OTTAWA: Prime Minister Justin Trudeau is eager to turn the page on four years of strained ties with Canada's neighbor, but US President-elect Joe Biden's plan to block a major oil pipeline complicates the reset, experts say.
"It's not a great way to start a relationship," pollster and former political strategist Tim Powers told AFP."Given that the Canadian government has said it is very committed to the Keystone XL pipeline, to have the American administration signal that it's going to be scrapped is not helpful," he explained.
Biden is expected after his inauguration on Wednesday to immediately rescind a permit via executive order for the partially completed Keystone XL pipeline between Canada and the US, reports AFP.
The $8 billion pipeline would transport up to 830,000 barrels of oil per day from the Alberta oil sands, which Biden has lambasted as producing a "very, very high pollutant," to refineries in coastal Texas.
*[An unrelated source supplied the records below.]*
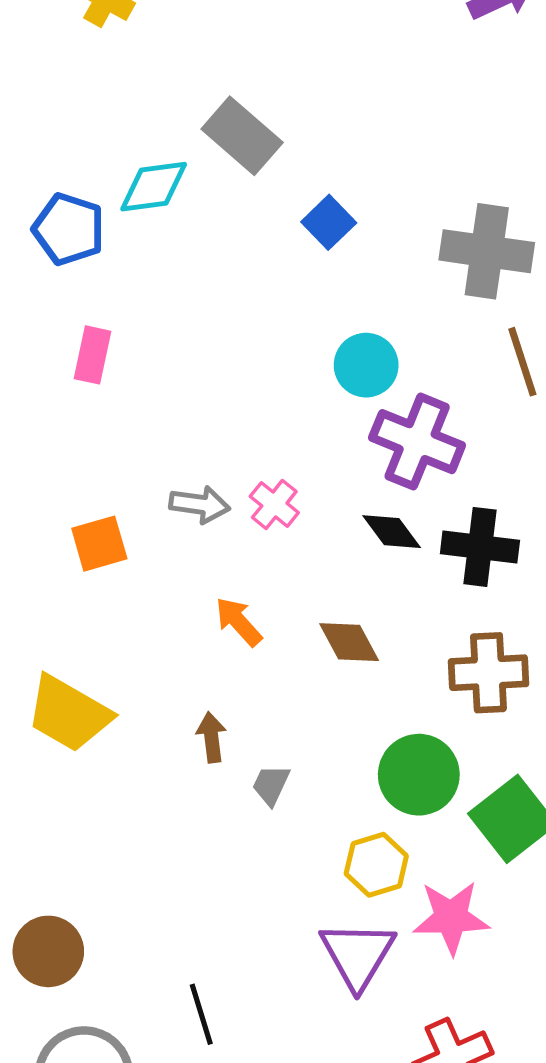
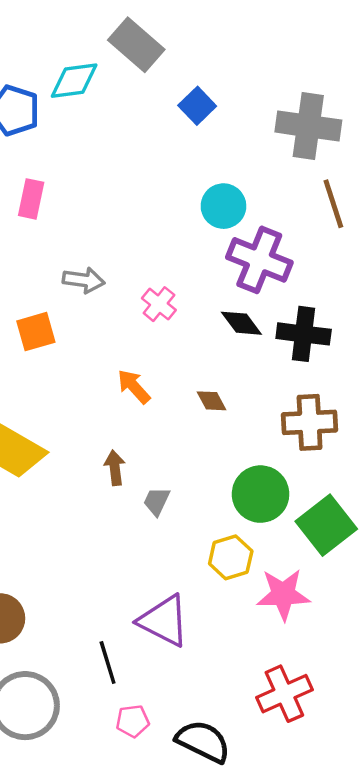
gray arrow: (200, 504) -> (84, 280), moved
brown diamond: (349, 642) -> (212, 401), size x0.7
purple triangle: (358, 955) -> (164, 621), moved, turned -34

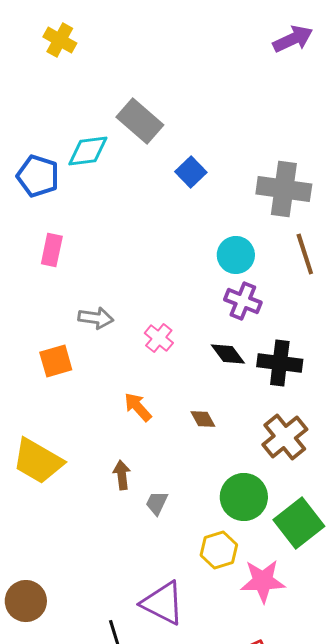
cyan circle: (223, 206) -> (236, 255), moved
purple cross: (259, 260) -> (243, 301), size x0.7
brown cross: (310, 422) -> (285, 437), turned -36

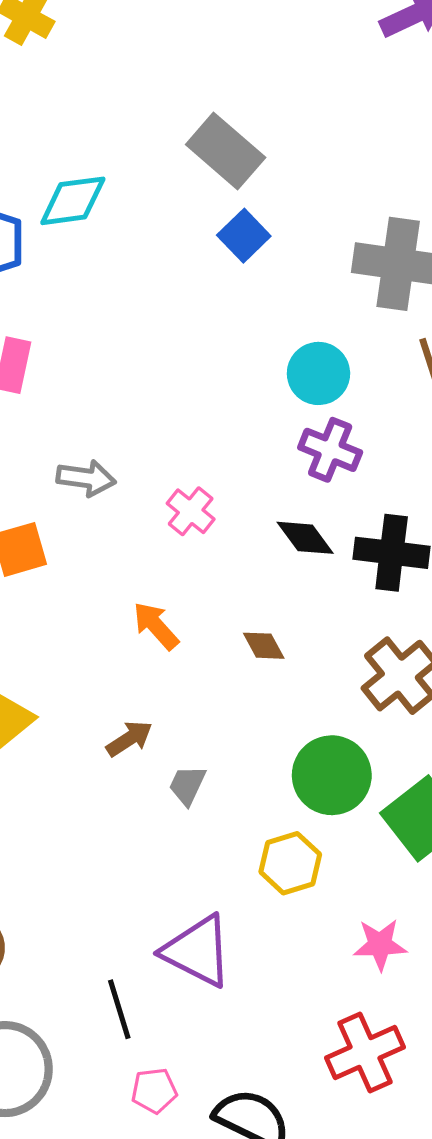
gray rectangle: (140, 121) -> (226, 151), moved
brown arrow: (122, 475) -> (129, 739), turned 64
pink star: (263, 581) -> (380, 945), moved, size x0.7

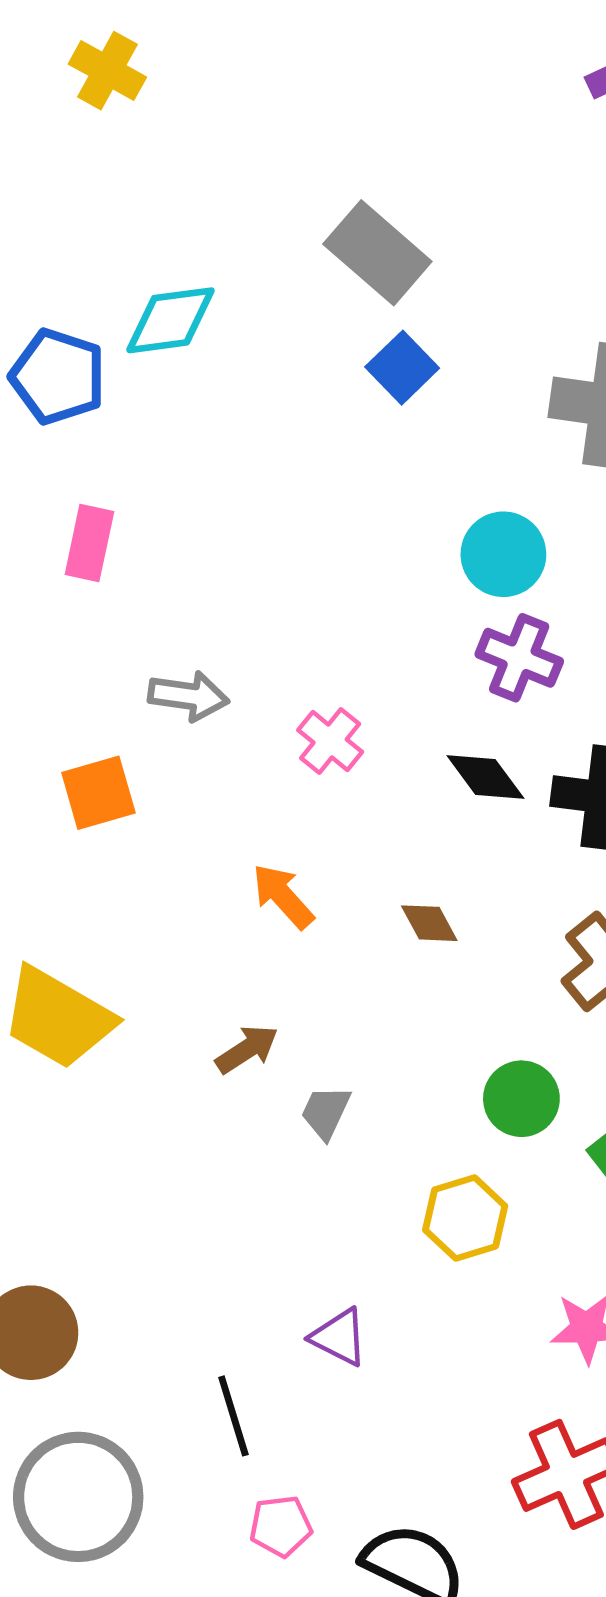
green circle: (332, 775) -> (521, 1099), size x0.7
purple triangle: (197, 951) -> (339, 1337), size x0.6

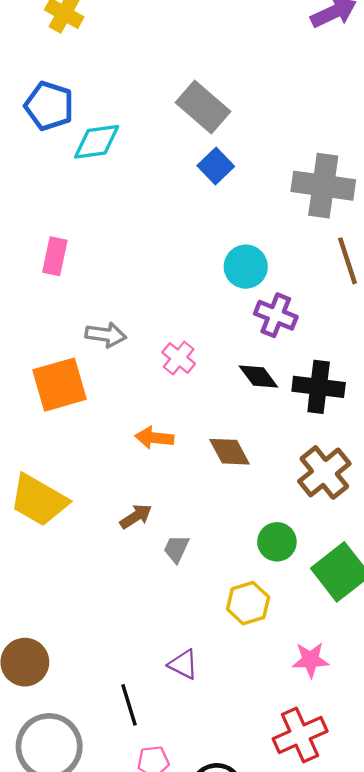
blue pentagon: (58, 377) -> (49, 106), moved
cyan circle: (503, 554) -> (246, 267), moved
orange square: (98, 793) -> (60, 385), size x1.4
orange arrow: (283, 896) -> (154, 438), turned -42
brown diamond: (429, 923) -> (230, 452), size x1.4

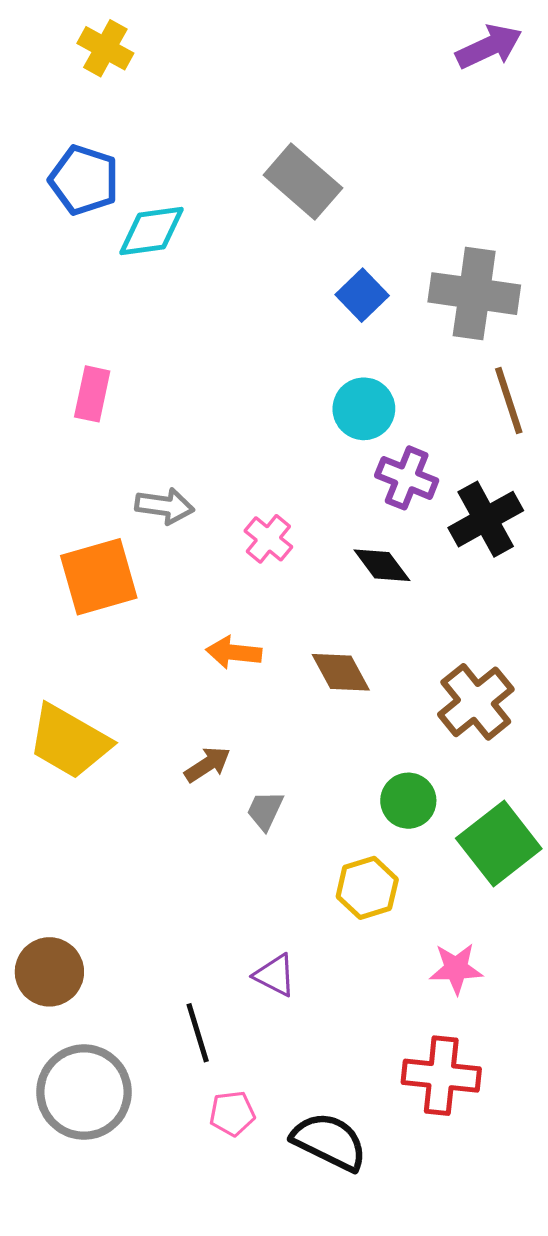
blue square: (216, 166) -> (362, 295), moved
black cross: (319, 387) -> (486, 519), moved, turned -36
red cross: (300, 735) -> (441, 1076), turned 30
The project was approved by Canadian regulators in 2010 but was then blocked by US President Barack Obama in 2015 due to environmental concerns -- a decision that his successor Donald Trump reversed in 2017.
Ryan Katz-Rosene, a politics professor at the University of Ottawa, agrees that Biden's decision "does throw a wrench in the Canada-US relationship." But more important, he said, "it makes things a little bit more uncomfortable for Trudeau in a domestic context."
"For Canadians, we are talking about $100 billion in (annual) exports," Alberta Premier Jason Kenney said on Monday. "So this is a matter that touches on Canada's vital economic interests."
He warned that blocking completion of the pipeline will kill jobs on both sides of the border, weaken the Canada-US relationship and undermine US energy security by making it more dependent on OPEC oil imports.Trudeau, despite championing climate action, had pledged to get this and other long-delayed pipelines built in order to get Canadian oil -- the third-largest reserve in the world -- to new markets and to get a better price for it.